PureCircle, the stevia sweeteners group, kicked its habit of disappointing trading announcements by unveiling sales up 80% and a sharp narrowing in losses, helped by the spread of its customer base to the key cola market.
The group – which is headquartered in Malaysia, listed in London and has its sales office in the US – said that its sales for the July-to-December half had soared to $27.3m, from $15.2m in the same period of 2011.
The increase, which by volume was 135%, represented growth "across" the PureCircle portfolio of low calorie sweeteners based on stevia, a relative of the sunflower.
And it will see earnings before interest, tax, depreciation and amortisation show an 80% "improvement" over with the $8.9m loss reported in the last half of last year.
The improvement reflected the continued spread of stevia as a low-calorie alternative to conventional sweeteners including the important carbonated softs drinks category.
Besides the launch of stevia-sweetened Sprite in Ireland, the first cola containing the product, and provided by PureCircle, was in September launched in Australia, under the Pepsi Next label.

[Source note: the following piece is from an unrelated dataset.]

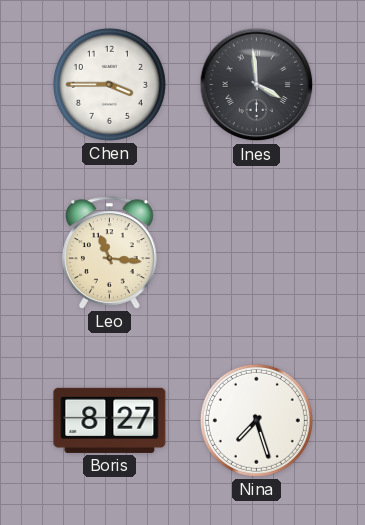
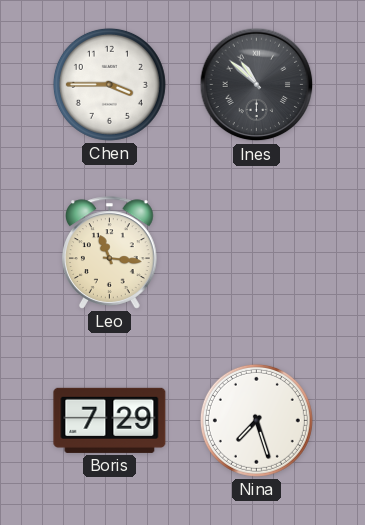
Ines: 3:59 -> 10:52
Boris: 8:27 -> 7:29
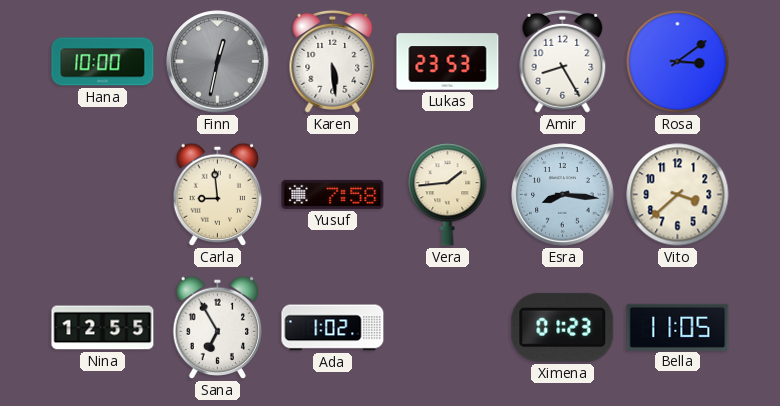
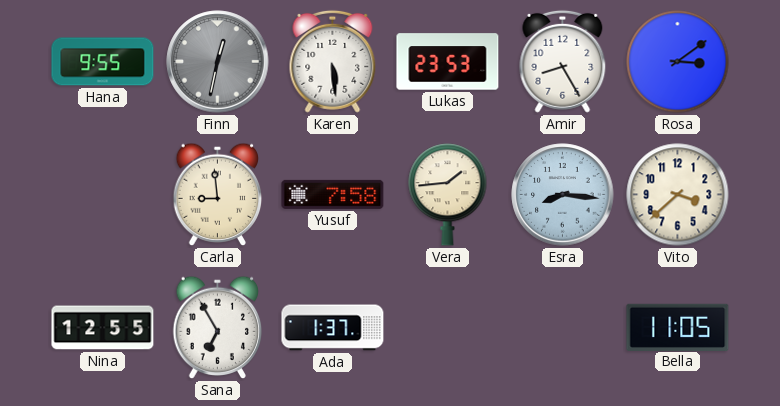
Hana: 10:00 -> 9:55
Ada: 1:02 -> 1:37
Ximena: 01:23 -> none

PureCircle has also sealed contracts with Coca Cola, and has received interest from the likes of Danone, for using stevia sweeteners in yoghurts, Kraft, for use in flavourings, and Unilever, as a ketchup ingredient.
"New long-term supply and joint development agreements with major global food and beverage companies have been signed adding to our already strong portfolio of global key accounts," Magomet Malsagov, the PureCircle chief executive, said.

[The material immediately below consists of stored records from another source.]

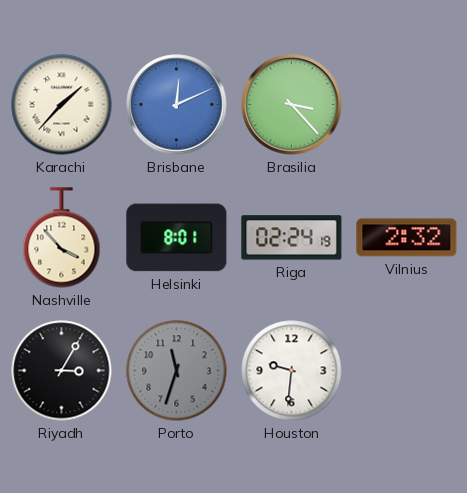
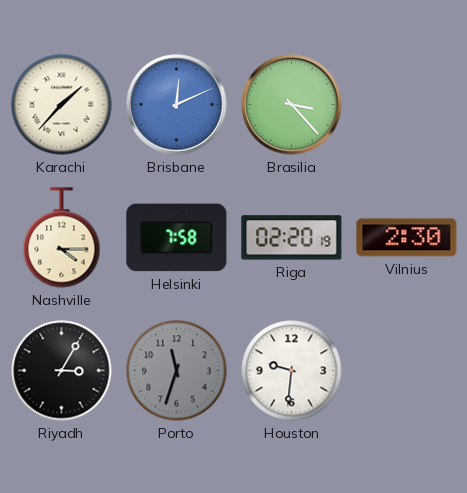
Nashville: 3:53 -> 4:15
Helsinki: 8:01 -> 7:58
Riga: 02:24 -> 02:20
Vilnius: 2:32 -> 2:30
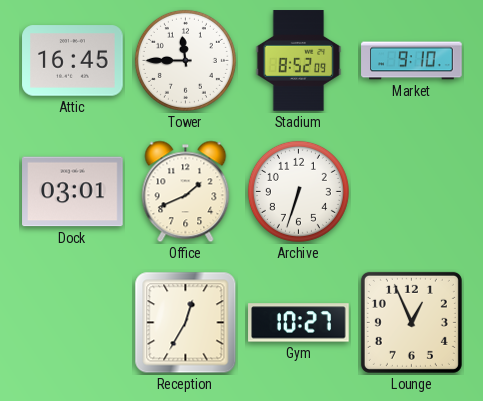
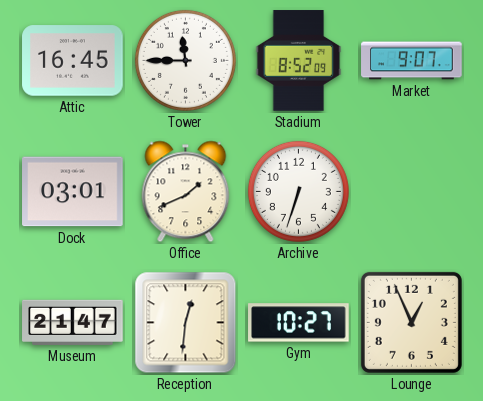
Market: 9:10 -> 9:07
Museum: none -> 21:47
Reception: 12:35 -> 12:31
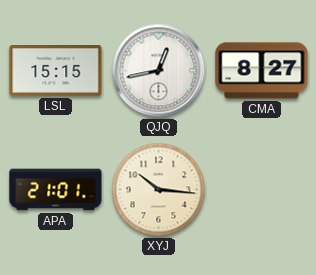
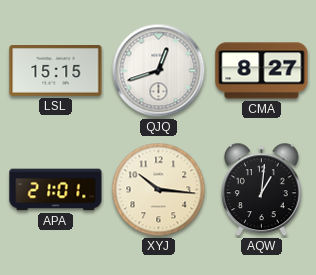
QJQ: 12:43 -> 12:42
AQW: none -> 1:01
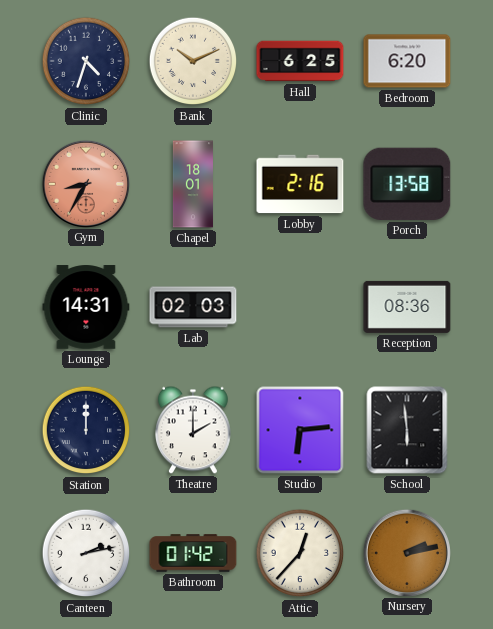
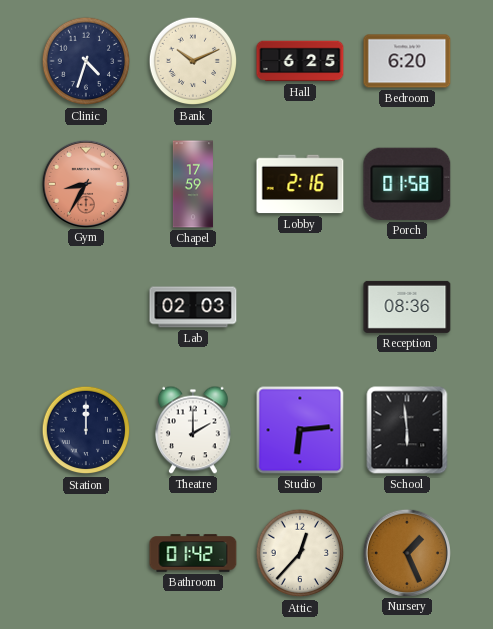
Chapel: 18:01 -> 17:59
Porch: 13:58 -> 01:58
Lounge: 14:31 -> none
Canteen: 2:13 -> none
Nursery: 2:13 -> 1:26
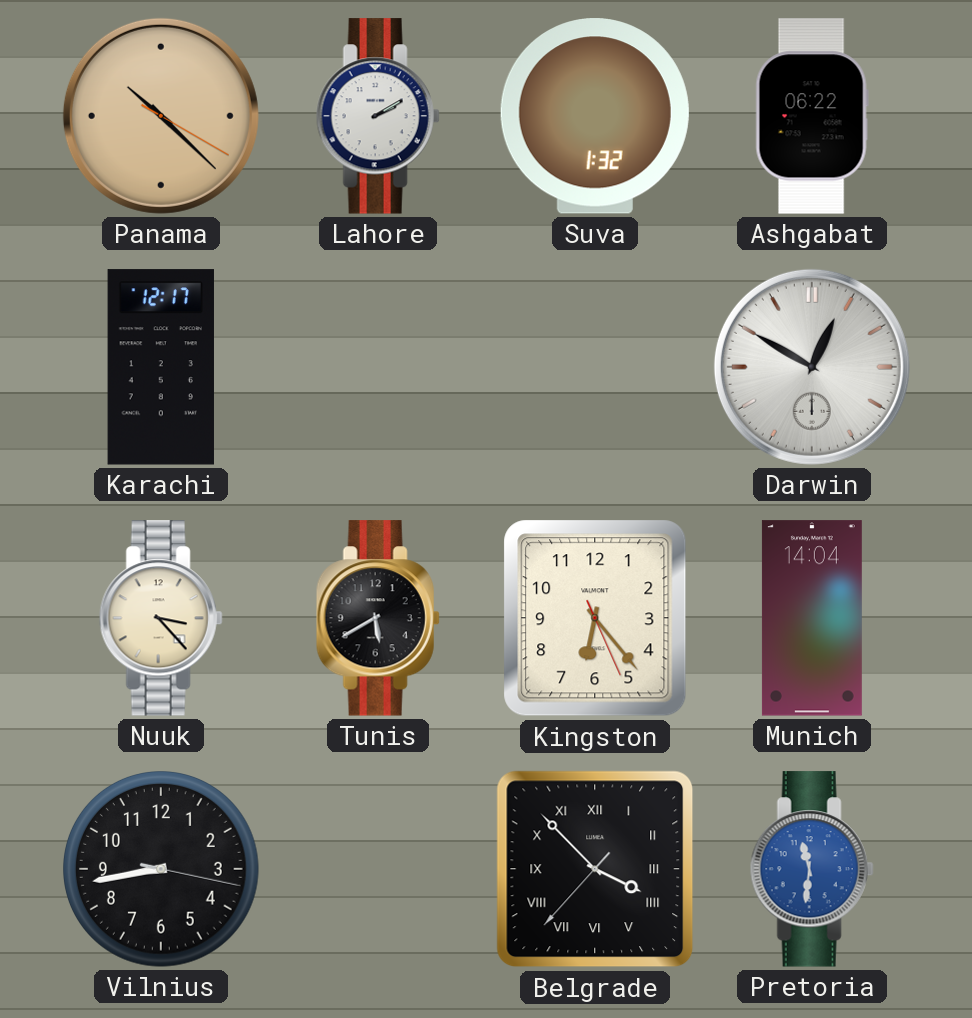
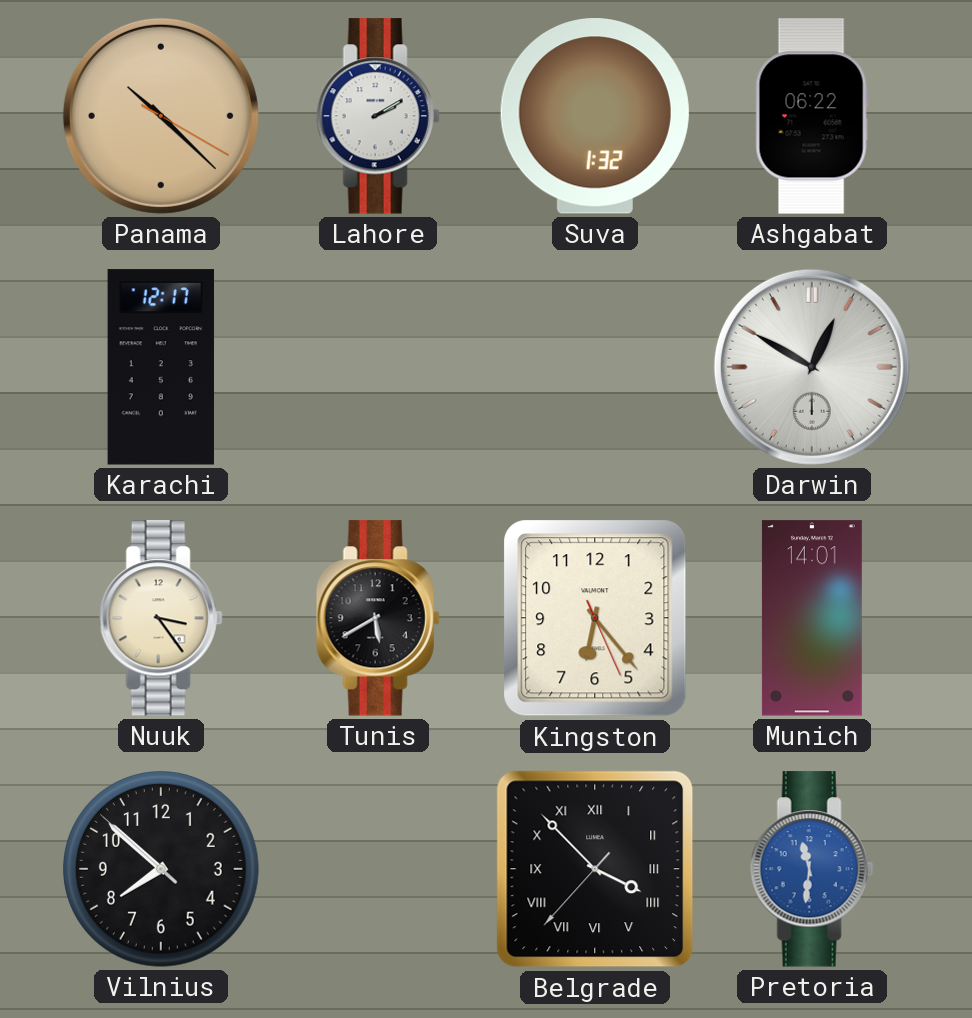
Nuuk: 3:23 -> 3:24
Munich: 14:04 -> 14:01
Vilnius: 8:43 -> 7:51
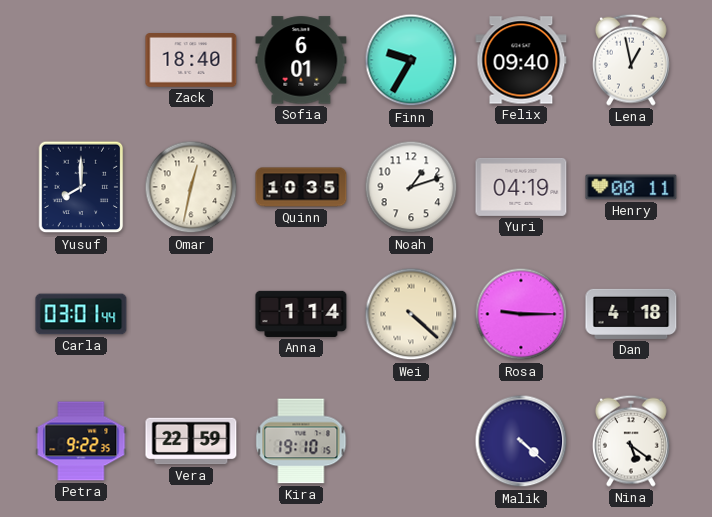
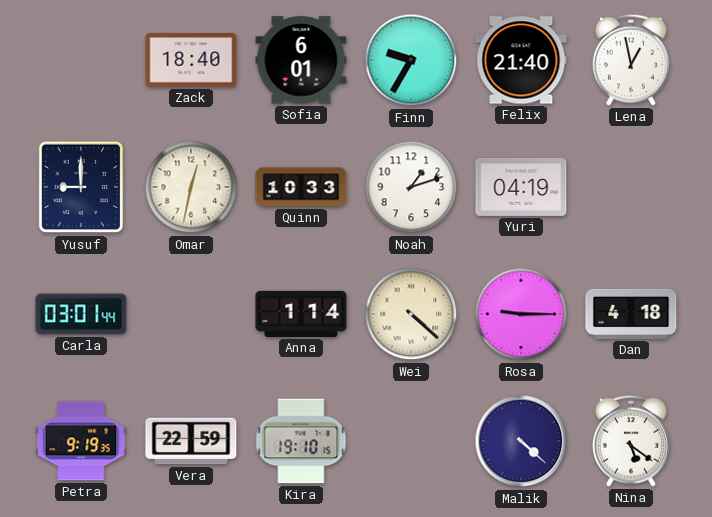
Felix: 09:40 -> 21:40
Yusuf: 8:00 -> 9:00
Quinn: 10:35 -> 10:33
Henry: 00:11 -> none
Petra: 9:22 -> 9:19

"Across the world, large food and beverage brands began to adopt our ingredients."
The comments follow a string of trading updates, in which the group has failed to live up to the bright hopes it foresees for its market.
In September, it revealed annual sales down 14.7%, despite the products containing stevia soaring by 65%.
The company's underperformance has been blamed on an initial investment wave which led to overcapacity and a build-up in inventories.
However, Monday's update was termed "extremely positive" by Numis analyst Charles Pick, who said that, while he had left unchanged his projections for PureCircle earnings in the year to the end of June, "there could be scope for upwards revisions".
While Numis cut to "hold" from "add" its rating on PureCircle shares, that reflected a rise in the stock to close to the broker's target price of 270p.
The shares closed up 0.2% at 251.5p.